My grandfather loved travelling and he circumnavigated the world seven times. He would buy such things as lace table-cloths abroad and sell them in the store. He had a wealthy clientele, but the goods he offered were for a broad spectrum of consumers. This was never a strictly up market store.”
G.D’Aoust & Cie was the 1900s equivalent of a department store. In addition to hardware and groceries, it sold clothing, shoes, household items, gasoline for the few cars that were on the roads, and oil for lamps. Guisolphe also wanted to offer his customers more than one floor of goods. Knowing, however, that consumers in those days were reluctant to shop above street level, he built a store that had a ground floor and a second storey that could be reached only from a mezzanine.
To reach the mezzanine, visitors climb two broad staircases with sweeping banisters. Directly above the staircases are large skylights that allow natural light to stream into the store’s interiors. The Skylights would pique people’s curiosity and they would venture up to the upper floor, D’Aoust said. We were always known as a store where you could buy anything. People would say: Go to D’Aoust. You’ll find it there.
The Store was extended westward along Ste. Anne St. in 1923, which added an extra 3,000 sq feet of space. That was the year Guisolphe installed the Lamson cash-carrying system, a network of electrically operated pulleys that allowed clerks at six counters to send money to a central cash. It replaced a pneumatic system that had existed since the store opened. This was the latest technology, D’Aoust said. We’ve kept it because it’s our trademark. People remember it. The Lamson system is still in use for all cash transactions. But D’Aoust has added computer technology for credit and debit cards.
He made his changes gradually. “I started with the interiors before tackling the exterior of the building. I didn’t begin with the outside because I didn’t want people to come in, assuming I’d completely revamped everything.”
He updated the merchandise, making it a melange of hip and contemporary goods that cover the same broad spectrum as their 1902 counterparts. In addition to men’s and women’s clothing, there are toiletries, jewellery, giftware, gourmet foods, bedding and linens kitchenware, draperies and furnishings. The store still sells a kind of oil lamp that’s been in stock for the past 60 years.
All of the merchandise is housed in a restored building that looks remarkably like what Guisolphe D’Aoust would recognize. Old windows were replaced with look-alike new ones. The biggest job D’Aoust tackled was the roof, a reconstruction that cost $110,000.
“The second floor ceiling had dropped by a foot because the old joists were too far apart. Of course, they didn’t have the same building codes in 1900”he said. We had to replace all the joists from the outside and we put in steel beams to reinforce everything.”
The two massive skylights also needed restoration work and in a few spots where the pressed-tin ceiling needed repairing. D’Aoust found replacement tin that seamlessly blends with the old.

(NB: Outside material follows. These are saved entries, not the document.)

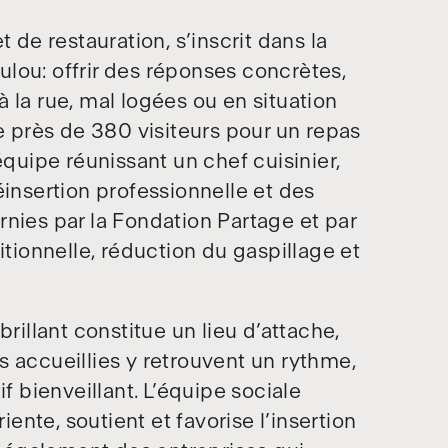
 de restauration, s’inscrit dans la
lou: offrir des réponses concrètes,
 la rue, mal logées ou en situation
le près de 380 visiteurs pour un repas
équipe réunissant un chef cuisinier,
éinsertion professionnelle et des
nies par la Fondation Partage et par
itionnelle, réduction du gaspillage et
rillant constitue un lieu d’attache,
 accueillies y retrouvent un rythme,
f bienveillant. L’équipe sociale
nte, soutient et favorise l’insertion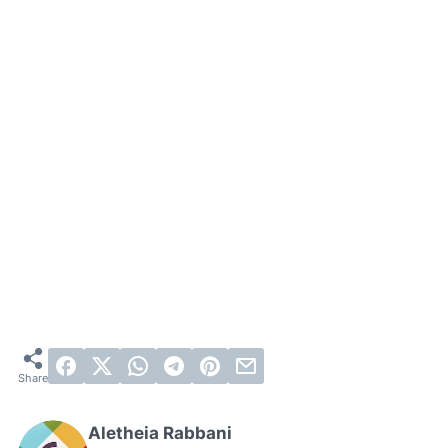
Aletheia Rabbani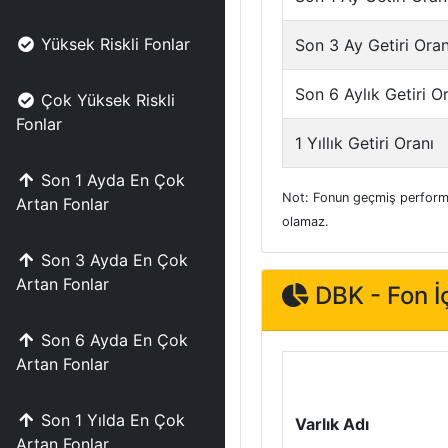
Yüksek Riskli Fonlar
Son 3 Ay Getiri Oran
Son 6 Aylık Getiri O
Çok Yüksek Riskli
Fonlar
1 Yıllık Getiri Oranı
Son 1 Ayda En Çok
Not: Fonun geçmiş performa
Artan Fonlar
olamaz.
Son 3 Ayda En Çok
Artan Fonlar
DBK - Fon İç
Son 6 Ayda En Çok
Artan Fonlar
Son 1 Yılda En Çok
Varlık Adı
Artan Fonlar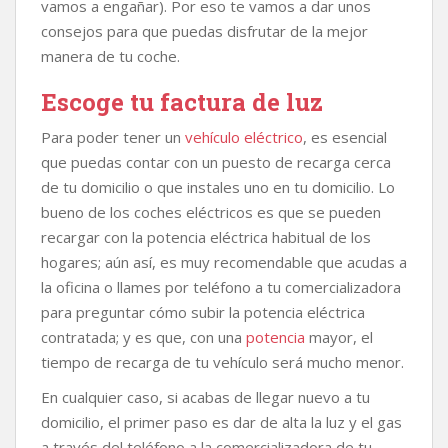
vamos a engañar). Por eso te vamos a dar unos
consejos para que puedas disfrutar de la mejor
manera de tu coche.
Escoge tu factura de luz
Para poder tener un
vehículo eléctrico
, es esencial
que puedas contar con un puesto de recarga cerca
de tu domicilio o que instales uno en tu domicilio. Lo
bueno de los coches eléctricos es que se pueden
recargar con la potencia eléctrica habitual de los
hogares; aún así, es muy recomendable que acudas a
la oficina o llames por teléfono a tu comercializadora
para preguntar cómo subir la potencia eléctrica
contratada; y es que, con una
potencia
mayor, el
tiempo de recarga de tu vehículo será mucho menor.
En cualquier caso, si acabas de llegar nuevo a tu
domicilio, el primer paso es dar de alta la luz y el gas
a través del teléfono a la comercializadora de tu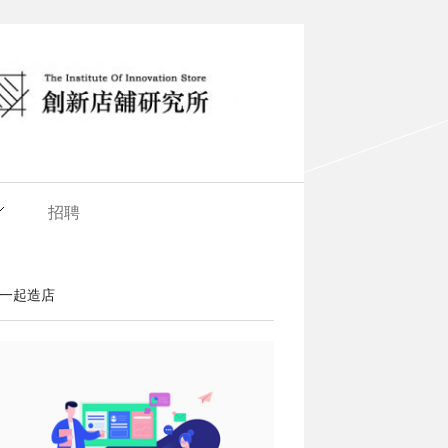
招聘
一起造店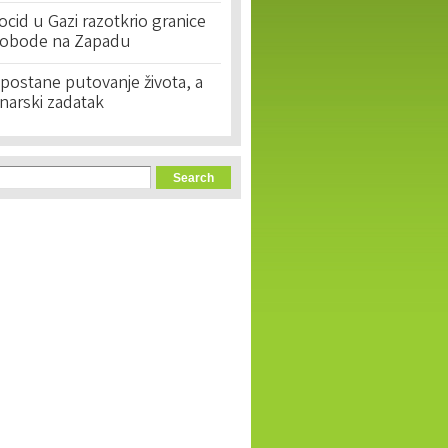
cid u Gazi razotkrio granice
lobode na Zapadu
postane putovanje života, a
narski zadatak
orm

All of the wood floors were sanded and varnished. Plywood was removed from an interior wall to expose the brick masonry.
The front façade of the building also got a facelift. The single door that gave access to the store from the sidewalk was enlarged and the 1970s-era neon sign was replace with a more elegant one. The store got a new electrical system and the fluorescent lights were replaced with a gentler halogen variety. The entrance to the store still boasts a “D” inlaid in masonry. When I arrived and started making changes, older customers would come in and say: What are you doing here? D’Aoust said. My uncle thought my grandfather would have liked what I’ve done. In fact, I know that if my grandfather could see his store now, he would not be out of his element. He liked innovation and he’d like this.
Photo: The front façade of G. D’Aoust & Cie got a facelift, including a larger entryway. But the “D” inlaid in masonry stayed.